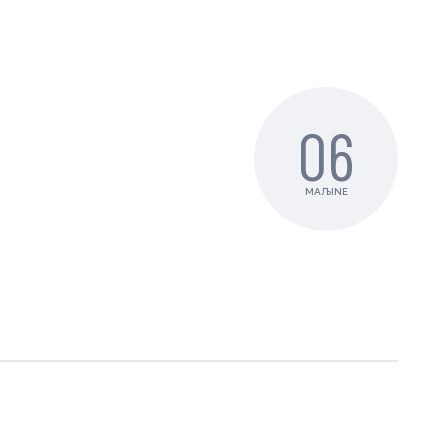
06
MAЉINE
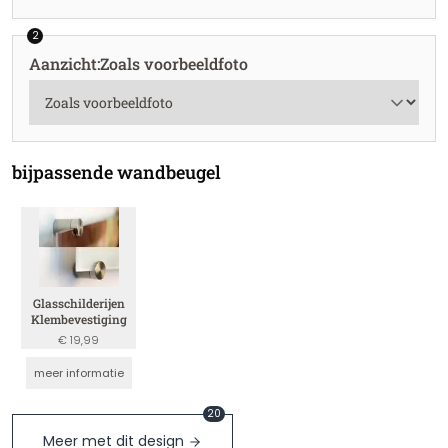
2
Aanzicht
:
Zoals voorbeeldfoto
bijpassende wandbeugel
Glasschilderijen
Klembevestiging
€ 19,99
meer informatie
20
Meer met dit design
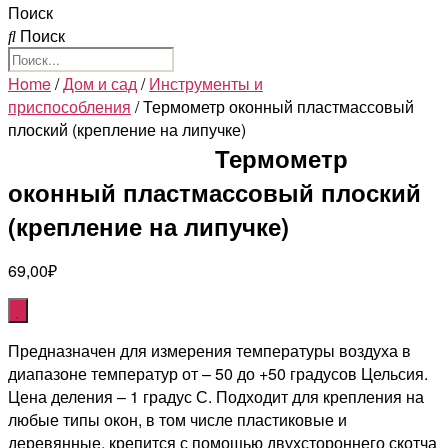
Поиск
Поиск
Home
/
Дом и сад
/
Инструменты и
приспособления
/ Термометр оконный пластмассовый
плоский (крепление на липучке)
Термометр
оконный пластмассовый плоский
(крепление на липучке)
69,00
₽
Предназначен для измерения температуры воздуха в
диапазоне температур от – 50 до +50 градусов Цельсия.
Цена деления – 1 градус С. Подходит для крепления на
любые типы окон, в том числе пластиковые и
деревянные, крепится с помощью двухстороннего скотча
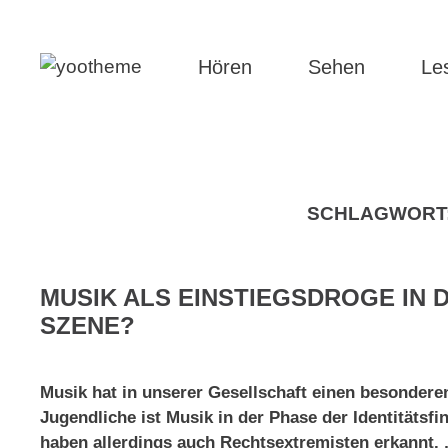
Hören
Sehen
Le
SCHLAGWORT
MUSIK ALS EINSTIEGSDROGE IN 
SZENE?
Musik hat in unserer Gesellschaft einen besonderen
Jugendliche ist Musik in der Phase der Identitätsf
haben allerdings auch Rechtsextremisten erkannt. „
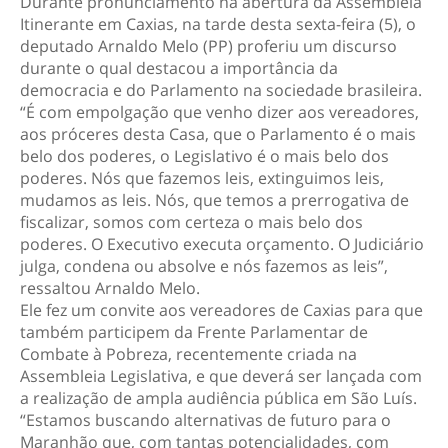
Durante pronunciamento na abertura da Assembleia
Itinerante em Caxias, na tarde desta sexta-feira (5), o
deputado Arnaldo Melo (PP) proferiu um discurso
durante o qual destacou a importância da
democracia e do Parlamento na sociedade brasileira.
“É com empolgação que venho dizer aos vereadores,
aos próceres desta Casa, que o Parlamento é o mais
belo dos poderes, o Legislativo é o mais belo dos
poderes. Nós que fazemos leis, extinguimos leis,
mudamos as leis. Nós, que temos a prerrogativa de
fiscalizar, somos com certeza o mais belo dos
poderes. O Executivo executa orçamento. O Judiciário
julga, condena ou absolve e nós fazemos as leis”,
ressaltou Arnaldo Melo.
Ele fez um convite aos vereadores de Caxias para que
também participem da Frente Parlamentar de
Combate à Pobreza, recentemente criada na
Assembleia Legislativa, e que deverá ser lançada com
a realização de ampla audiência pública em São Luís.
“Estamos buscando alternativas de futuro para o
Maranhão que, com tantas potencialidades, com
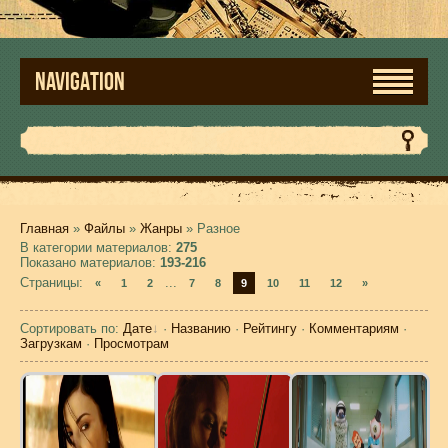
NAVIGATION
Главная
»
Файлы
»
Жанры
» Разное
В категории материалов
:
275
Показано материалов
:
193-216
Страницы
:
...
«
1
2
7
8
9
10
11
12
»
Сортировать по
:
Дате
·
Названию
·
Рейтингу
·
Комментариям
·
Загрузкам
·
Просмотрам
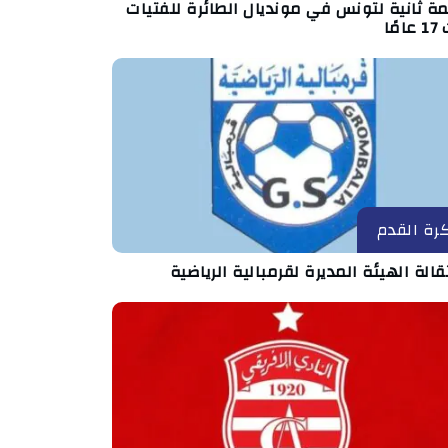
ة ثانية لتونس في مونديال الطائرة للفتيات
مًا
رة القدم
الة الهيئة المديرة لقرمبالية الرياضية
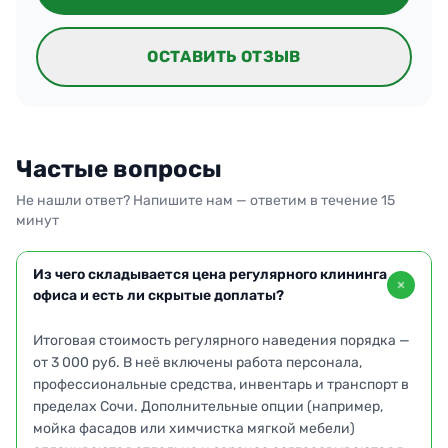
ОСТАВИТЬ ОТЗЫВ
Частые вопросы
Не нашли ответ? Напишите нам — ответим в течение 15
минут
Из чего складывается цена регулярного клининга
офиса и есть ли скрытые доплаты?
Итоговая стоимость регулярного наведения порядка —
от 3 000 руб. В неё включены работа персонала,
профессиональные средства, инвентарь и транспорт в
пределах Сочи. Дополнительные опции (например,
мойка фасадов или химчистка мягкой мебели)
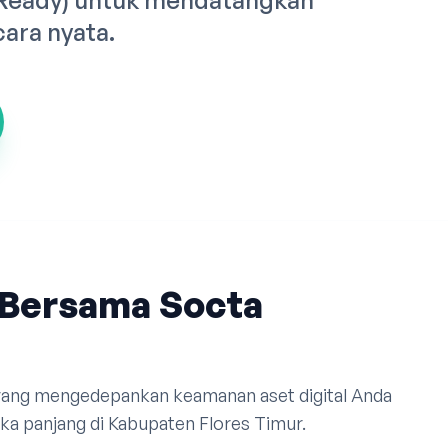
 Ready) untuk mendatangkan
cara nyata.
Bersama Socta
 yang mengedepankan keamanan aset digital Anda
a panjang di Kabupaten Flores Timur.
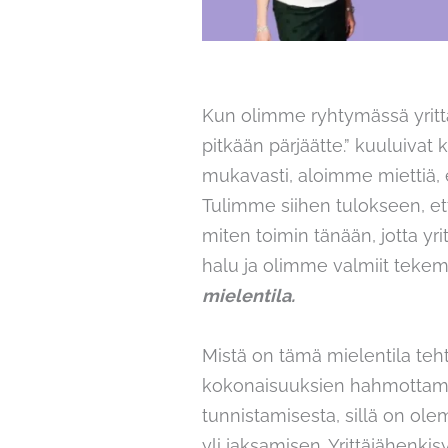
Kun olimme ryhtymässä yrittäji
pitkään pärjäätte.” kuuluiva
mukavasti, aloimme miettiä,
Tulimme siihen tulokseen, ett
miten toimin tänään, jotta 
halu ja olimme valmiit tekem
mielentila.
Mistä on tämä mielentila te
kokonaisuuksien hahmottamise
tunnistamisesta, sillä on olem
yli jaksamisen. Yrittäjähenk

—————

All that should appear in the answer is the lines above from the line with "Итоговая стоимость регулярного" through the line with "Bersama Socta", retyped exactly, pictures left out.

Итоговая стоимость регулярного наведения порядка —
от 3 000 руб. В неё включены работа персонала,
профессиональные средства, инвентарь и транспорт в
пределах Сочи. Дополнительные опции (например,
мойка фасадов или химчистка мягкой мебели)
 Ready) untuk mendatangkan
cara nyata.
Bersama Socta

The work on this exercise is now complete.